California’s population continues to increase and be very mobile. Accordingly, every ten years, following the Federal census, the districts from which we elect our representatives must be adjusted to make the districts roughly equal in population. This process is known as "redistricting."
In November 2008, voters passed Proposition 11, which created the Citizens Redistricting Commission and transferred to it the responsibility for redistricting for the state Assembly, state Senate and the Board of Equalization (“BOE”). The state Legislature continues to redistrict for the U.S. House of Representatives.
In addition to making districts roughly equal in population, redistricting must apply a number of other criteria, including (to the extent possible):
- Keeping cities, counties, neighborhoods, and communities of interest whole.

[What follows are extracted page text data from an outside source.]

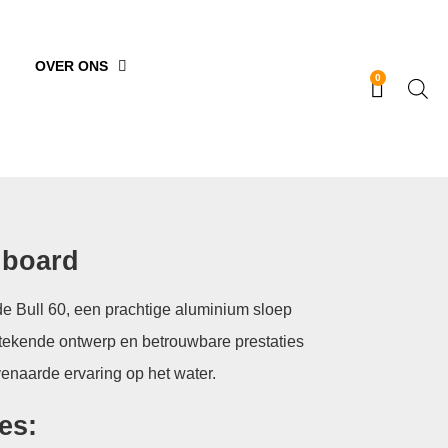
OVER ONS
0
nboard
 de Bull 60, een prachtige aluminium sloep
stekende ontwerp en betrouwbare prestaties
naarde ervaring op het water.
es: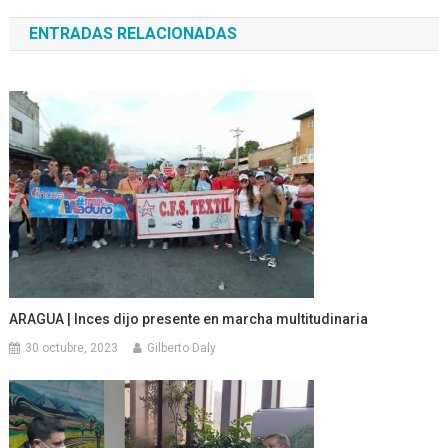
de
ENTRADAS RELACIONADAS
entradas
ARAGUA | Inces dijo presente en marcha multitudinaria
30 octubre, 2023
Gilberto Daly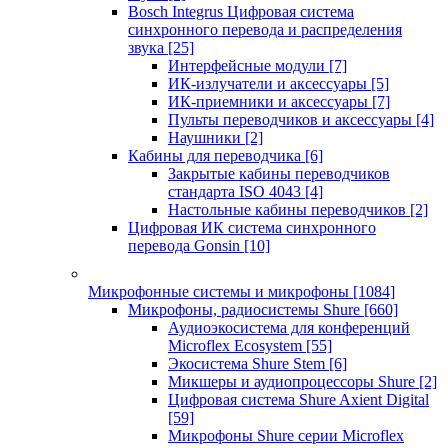
Bosch Integrus Цифровая система
синхронного перевода и распределения
звука
[25]
Интерфейсные модули
[7]
ИК-излучатели и аксессуары
[5]
ИК-приемники и аксессуары
[7]
Пульты переводчиков и аксессуары
[4]
Наушники
[2]
Кабины для переводчика
[6]
Закрытые кабины переводчиков
стандарта ISO 4043
[4]
Настольные кабины переводчиков
[2]
Цифровая ИК система синхронного
перевода Gonsin
[10]
Микрофонные системы и микрофоны
[1084]
Микрофоны, радиосистемы Shure
[660]
Аудиоэкосистема для конференций
Microflex Ecosystem
[55]
Экосистема Shure Stem
[6]
Микшеры и аудиопроцессоры Shure
[2]
Цифровая система Shure Axient Digital
[59]
Микрофоны Shure серии Microflex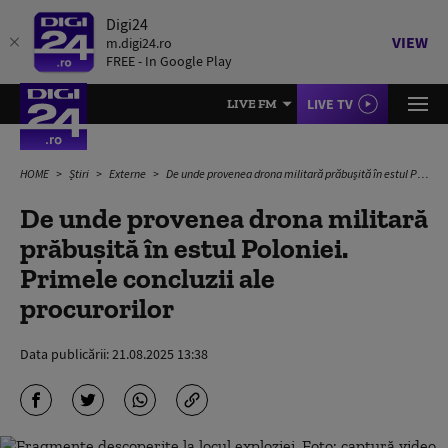
Digi24
VIEW
m.digi24.ro
FREE - In Google Play
LIVE TV
LIVE FM
HOME
Știri
Externe
De unde provenea drona militară prăbuşită în estul Poloniei. Primele concluzii ale procurorilor
De unde provenea drona militară
prăbuşită în estul Poloniei.
Primele concluzii ale
procurorilor
Data publicării:
21.08.2025 13:38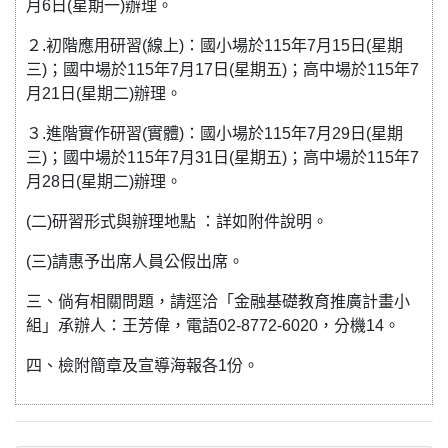
月6日(星期一)辦理。
２.初階應用研習(線上)：國小場於115年7月15日(星期
三)；國中場於115年7月17日(星期五)；高中場於115年7
月21日(星期二)辦理。
３.進階實作研習(實體)：國小場於115年7月29日(星期
三)；國中場於115年7月31日(星期五)；高中場於115年7
月28日(星期二)辦理。
(二)研習形式與辦理地點 ：詳如附件說明。
(三)請惠予出席人員公假出席。
三、倘有相關問題，請逕洽「金融基礎教育推廣計畫小
組」承辦人：王芳偉，電語02-8772-6020，分機14。
四、檢附簡章及宣導海報各1份。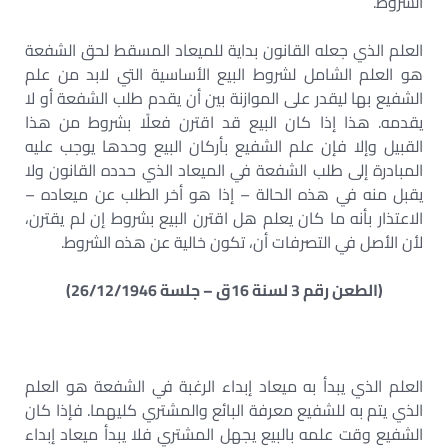
الشروط.
العلم الذي جعله القانون بداية للميعاد المسقط لحق الشفعة
هو العلم الشامل لشروط البيع الأساسية التي لابد من علم
الشفيع بها ليقدر على الموازنة بين أن يقدم طلب الشفعة أو لا
يقدمه. هذا إذا كان البيع قد اقترن فعلًا بشروط من هذا
القبيل وإلا فإن علم الشفيع بأركان البيع وحدها يوجب عليه
المبادرة إلى طلب الشفعة في الميعاد الذي حدده القانون ولا
يقبل منه في هذه الحالة – إذا هو أخر الطلب عن ميعاده –
الاعتذار بأنه ما كان يعلم هل اقترن البيع بشروط إن لم يقترن،
لأن الأصل في التصرفات أن، تكون خالية عن هذه الشروط.
(الطعن رقم 3 لسنة 16ق – جلسة 26/12/1946)
العلم الذي يبدأ به ميعاد إبداء الرغبة في الشفعة هو العلم
الذي يتم به للشفيع معرفة البائع والمشتري كليهما. فإذا كان
الشفيع وقت علمه بالبيع يجهل المشتري فلا يبدأ ميعاد إبداء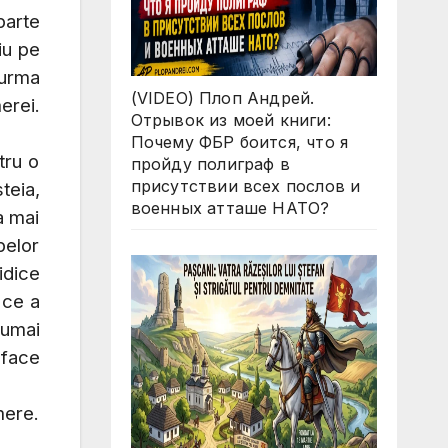
parte
iu pe
 urma
(VIDEO) Плоп Андрей.
erei.
Отрывок из моей книги:
Почему ФБР боится, что я
tru o
пройду полиграф в
присутствии всех послов и
teia,
военных атташе НАТО?
a mai
pelor
idice
 ce a
numai
 face
mere.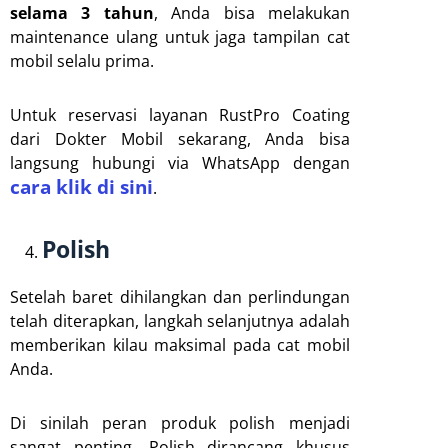
selama 3 tahun
, Anda bisa melakukan
maintenance ulang untuk jaga tampilan cat
mobil selalu prima.
Untuk reservasi layanan RustPro Coating
dari Dokter Mobil sekarang, Anda bisa
langsung hubungi via WhatsApp dengan
cara klik di sini
.
Polish
Setelah baret dihilangkan dan perlindungan
telah diterapkan, langkah selanjutnya adalah
memberikan kilau maksimal pada cat mobil
Anda.
Di sinilah peran produk polish menjadi
sangat penting. Polish dirancang khusus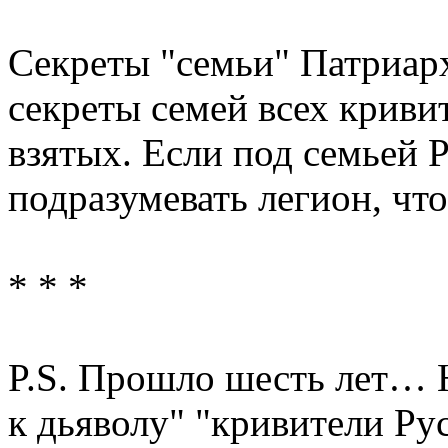
Секреты "семьи" Патриарх
секреты семей всех криви
взятых. Если под семьей 
подразумевать легион, что
* * *
P.S. Прошло шесть лет… 
к дьяволу" "кривители Рус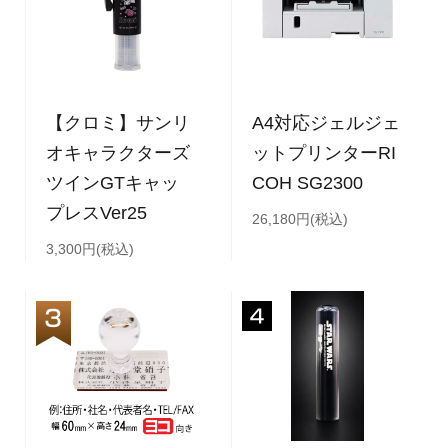
【クロミ】サンリ
A4対応ジェルジェ
オキャラクターズ
ットプリンターRI
ツインGTキャッ
COH SG2300
プレスVer25
26,180円(税込)
3,300円(税込)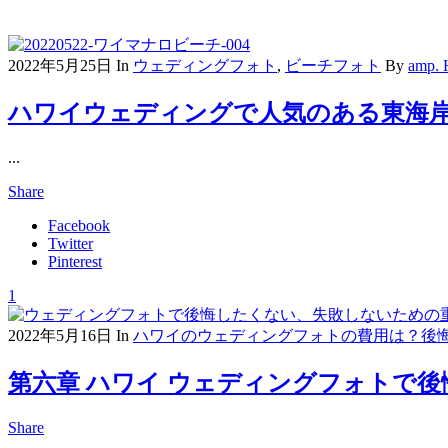
2022年5月25日
In
ウェディングフォト
,
ビーチフォト
By
amp.
ハワイウェディングで人気のある東海
...
Share
Facebook
Twitter
Pinterest
1
2022年5月16日
In
ハワイのウェディングフォトの費用は？後
第六章 ハワイ ウェディングフォトで
Share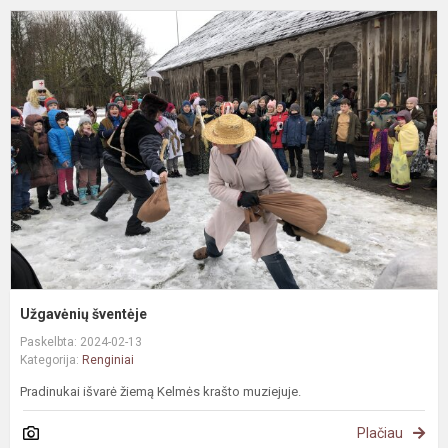
U
š
Užgavėnių šventėje
Paskelbta: 2024-02-13
Kategorija:
Renginiai
Pradinukai išvarė žiemą Kelmės krašto muziejuje.
Plačiau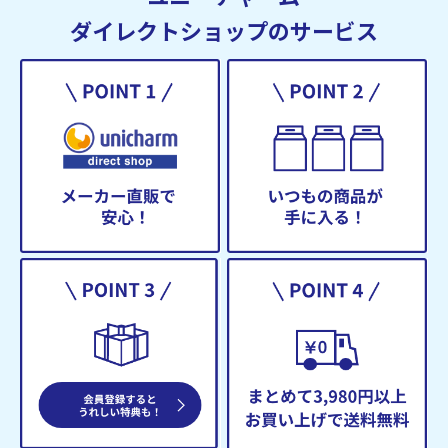
ダイレクトショップのサービス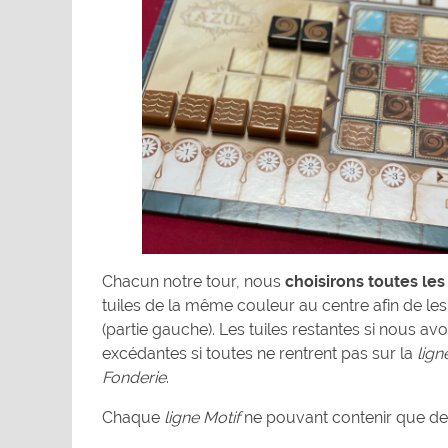
Chacun notre tour, nous
choisirons toutes le
tuiles de la même couleur au centre afin de le
(partie gauche). Les tuiles restantes si nous av
excédantes si toutes ne rentrent pas sur la
lign
Fonderie
.
Chaque
ligne Motif
ne pouvant contenir que des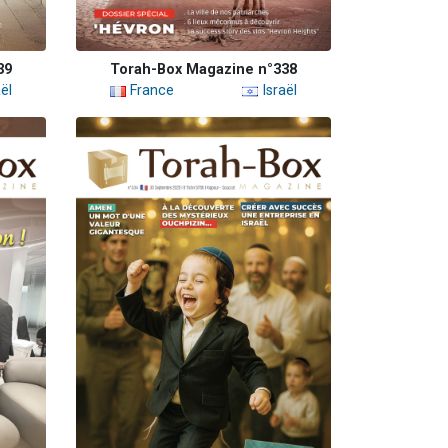
39
Torah-Box Magazine n°338
ël
France
Israël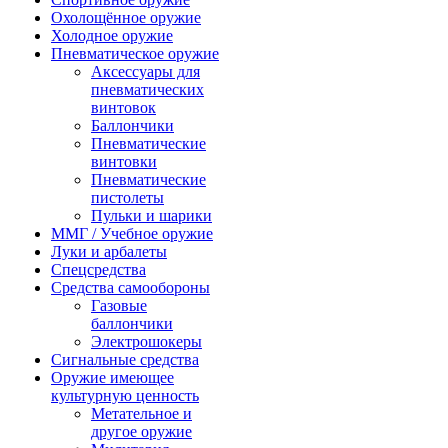
Охолощённое оружие
Холодное оружие
Пневматическое оружие
Аксессуары для
пневматических
винтовок
Баллончики
Пневматические
винтовки
Пневматические
пистолеты
Пульки и шарики
ММГ / Учебное оружие
Луки и арбалеты
Спецсредства
Средства самообороны
Газовые
баллончики
Электрошокеры
Сигнальные средства
Оружие имеющее
культурную ценность
Метательное и
другое оружие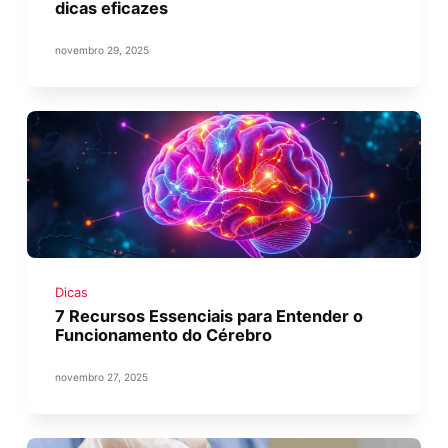
dicas eficazes
novembro 29, 2025
Dicas
7 Recursos Essenciais para Entender o
Funcionamento do Cérebro
novembro 27, 2025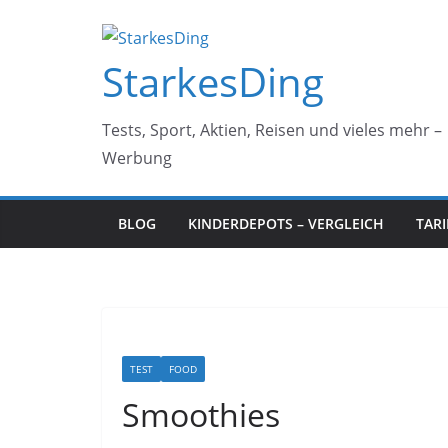
Zum
Inhalt
StarkesDing
springen
Tests, Sport, Aktien, Reisen und vieles mehr –
Werbung
BLOG
KINDERDEPOTS – VERGLEICH
TAR
TEST
FOOD
Smoothies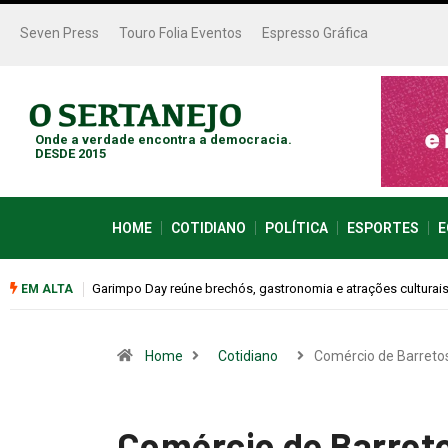
Seven Press
Touro Folia Eventos
Espresso Gráfica
Onde a verdade encontra a democracia.
DESDE 2015
HOME
COTIDIANO
POLÍTICA
ESPORTES
E
este sábado (08)
Bugonia transforma paranoia e conspiração em um suspense 
EM ALTA
Home
Cotidiano
Comércio de Barreto
Comércio de Barret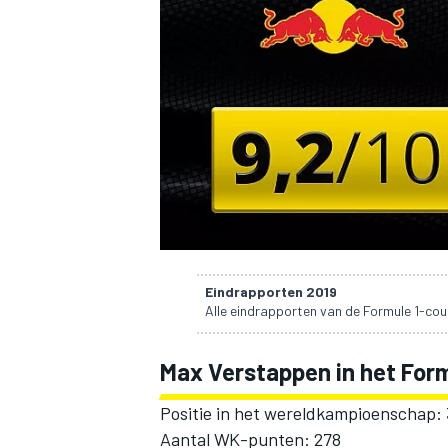
INDYCAR
Eindrapporten 2019
Alle eindrapporten van de Formule 1-cou
Max Verstappen in het Form
WEC
DTM
Positie in het wereldkampioenschap: 
Aantal WK-punten: 278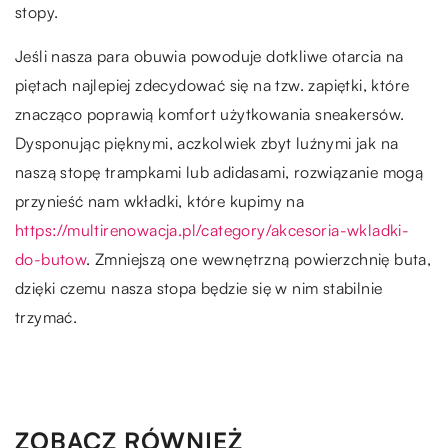
stopy.
Jeśli nasza para obuwia powoduje dotkliwe otarcia na
piętach najlepiej zdecydować się na tzw. zapiętki, które
znacząco poprawią komfort użytkowania sneakersów.
Dysponując pięknymi, aczkolwiek zbyt luźnymi jak na
naszą stopę trampkami lub adidasami, rozwiązanie mogą
przynieść nam wkładki, które kupimy na
https://multirenowacja.pl/category/akcesoria-wkladki-
do-butow
. Zmniejszą one wewnętrzną powierzchnię buta,
dzięki czemu nasza stopa będzie się w nim stabilnie
trzymać.
ZOBACZ RÓWNIEŻ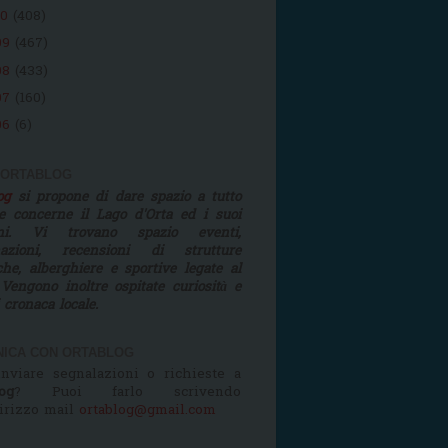
10
(408)
09
(467)
08
(433)
07
(160)
06
(6)
 ORTABLOG
log
si propone di dare spazio a tutto
e concerne il Lago d'Orta ed i suoi
rni. Vi trovano spazio eventi,
mazioni, recensioni di strutture
iche, alberghiere e sportive legate al
 Vengono inoltre ospitate curiosità e
i cronaca locale.
ICA CON ORTABLOG
nviare segnalazioni o richieste a
og
? Puoi farlo scrivendo
dirizzo mail
ortablog@gmail.com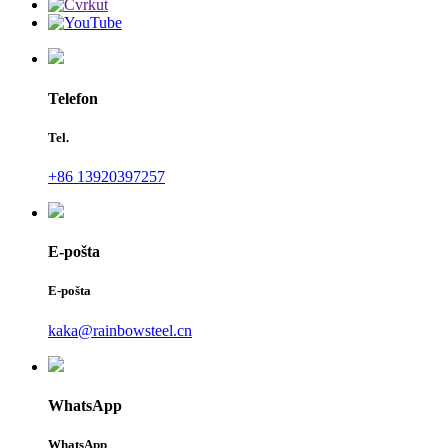
Telefon
Tel.
+86 13920397257
E-pošta
E-pošta
kaka@rainbowsteel.cn
WhatsApp
WhatsApp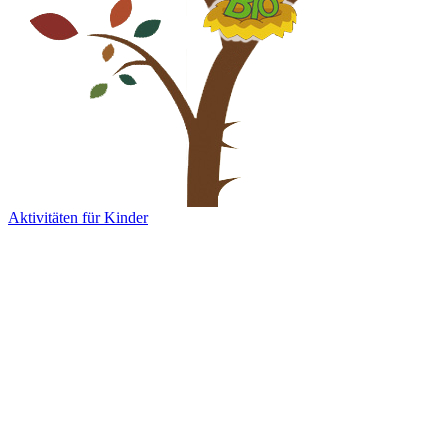
Aktivitäten für Kinder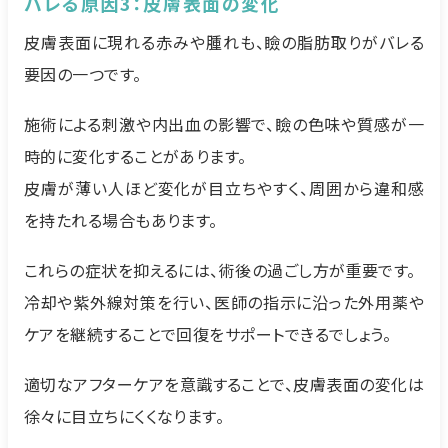
バレる原因3：皮膚表面の変化
皮膚表面に現れる赤みや腫れも、瞼の脂肪取りがバレる
要因の一つです。
施術による刺激や内出血の影響で、瞼の色味や質感が一
時的に変化することがあります。
皮膚が薄い人ほど変化が目立ちやすく、周囲から違和感
を持たれる場合もあります。
これらの症状を抑えるには、術後の過ごし方が重要です。
冷却や紫外線対策を行い、医師の指示に沿った外用薬や
ケアを継続することで回復をサポートできるでしょう。
適切なアフターケアを意識することで、皮膚表面の変化は
徐々に目立ちにくくなります。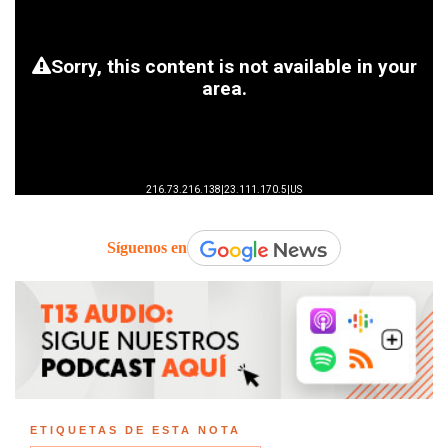
Síguenos en
ETIQUETAS DE ESTA NOTA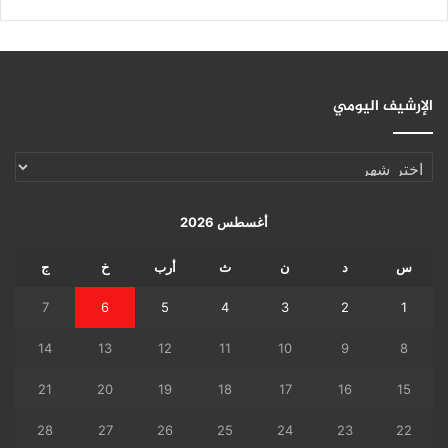
الإرشيف اليومي
الإرشيف
اليومي
أغسطس 2026
س
د
ن
ث
أرب
خ
ج
7
6
5
4
3
2
1
14
13
12
11
10
9
8
21
20
19
18
17
16
15
28
27
26
25
24
23
22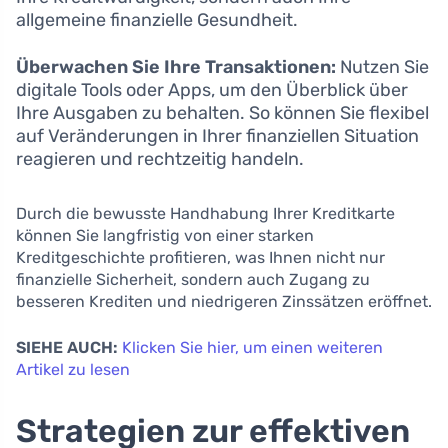
allgemeine finanzielle Gesundheit.
Überwachen Sie Ihre Transaktionen:
Nutzen Sie
digitale Tools oder Apps, um den Überblick über
Ihre Ausgaben zu behalten. So können Sie flexibel
auf Veränderungen in Ihrer finanziellen Situation
reagieren und rechtzeitig handeln.
Durch die bewusste Handhabung Ihrer Kreditkarte
können Sie langfristig von einer starken
Kreditgeschichte profitieren, was Ihnen nicht nur
finanzielle Sicherheit, sondern auch Zugang zu
besseren Krediten und niedrigeren Zinssätzen eröffnet.
SIEHE AUCH:
Klicken Sie hier, um einen weiteren
Artikel zu lesen
Strategien zur effektiven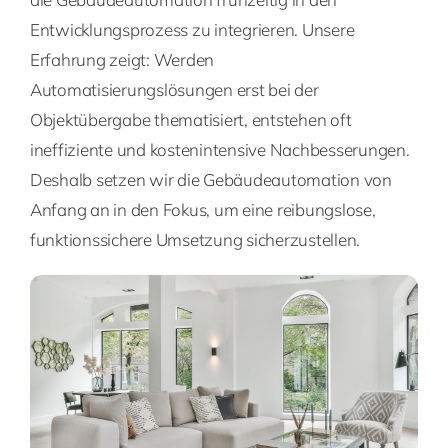
Entwicklungsprozess zu integrieren. Unsere
Erfahrung zeigt: Werden
Automatisierungslösungen erst bei der
Objektübergabe thematisiert, entstehen oft
ineffiziente und kostenintensive Nachbesserungen.
Deshalb setzen wir die Gebäudeautomation von
Anfang an in den Fokus, um eine reibungslose,
funktionssichere Umsetzung sicherzustellen.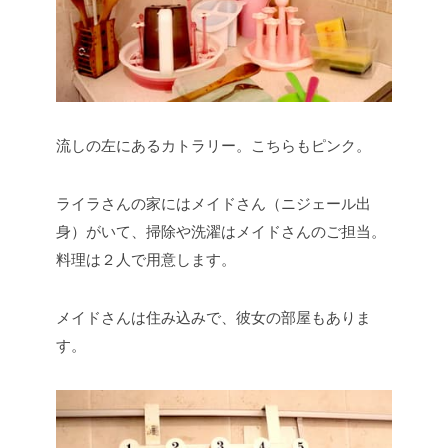
流しの左にあるカトラリー。こちらもピンク。
ライラさんの家にはメイドさん（ニジェール出
身）がいて、掃除や洗濯はメイドさんのご担当。
料理は２人で用意します。
メイドさんは住み込みで、彼女の部屋もありま
す。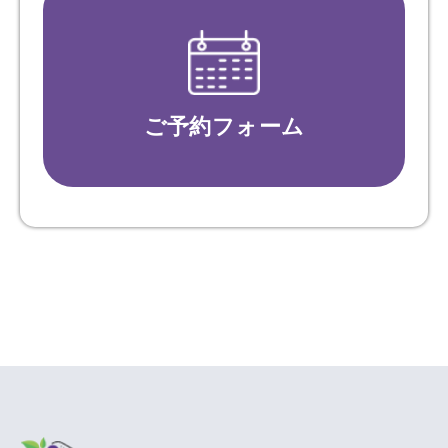
ご予約フォーム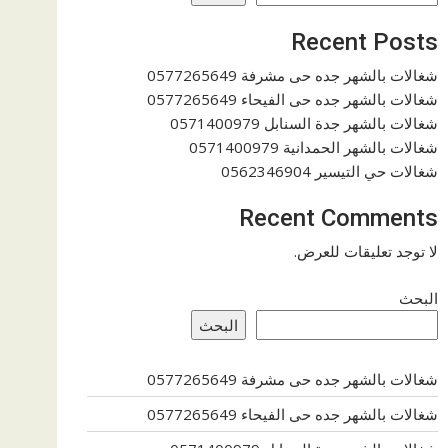
Recent Posts
شغالات بالشهر جده حى مشرفة 0577265649
شغالات بالشهر جده حى الفيحاء 0577265649
شغالات بالشهر جدة السنابل 0571400979
شغالات بالشهر الحمدانية 0571400979
شغالات حي التيسير 0562346904
Recent Comments
لا توجد تعليقات للعرض.
البحث
البحث
شغالات بالشهر جده حى مشرفة 0577265649
شغالات بالشهر جده حى الفيحاء 0577265649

- Placing two Assembly districts together within one Senate district and placing ten Senate districts together within one BOE district (“nesting”).
Both the Commission and the state Legislature must solicit public comment on the proposed redistricting plans they develop. The redistricting plans may also be subject to voter approval under the state’s referendum process or be challenged before the state Supreme Court.
This proposition would amend the Constitution and state laws to eliminate the Citizens Redistricting Commission, and return the entire redistricting process for all state offices to the state Legislature.
The proposition would amend certain of the criteria for district boundaries. For example, the population of all districts for the same office would have to be almost exactly equal. This proposition would also delete some of the existing state criteria, such as:
- Geographical compactness.
- Nesting districts.
- Disregarding consideration of political parties, incumbents, or candidates.
Prop 27 would also require the Legislature to hold hearings before and after district boundary maps are created, and to provide the public access to certain data. It would also limit redistricting costs to the lesser of $2.5 million or prior redistricting costs (adjusted for inflation).
Conflicting Propositions: See also Proposition 20 on this ballot, which would continue the Commission and give it responsibility for Congressional redistricting as well. If both propositions are approved by the voters, the one with fewer votes would be eliminated.
The Legislative Analyst’s Office estimates that this proposition would probably reduce costs by approximately $1 million in the 2011 redistricting process, and several million dollars in future redistricting.
- Prop 27 will bring redistricting back to representatives elected by the people and who are accountable to the people.
- It will save the taxpayers millions of dollars by limiting the costs of redistricting.
- Prop 27 is not about saving money or empowering voters. It’s about politicians wanting to keep their power.
- Prop 27 would gut the significant reform passed by the voters in 2008.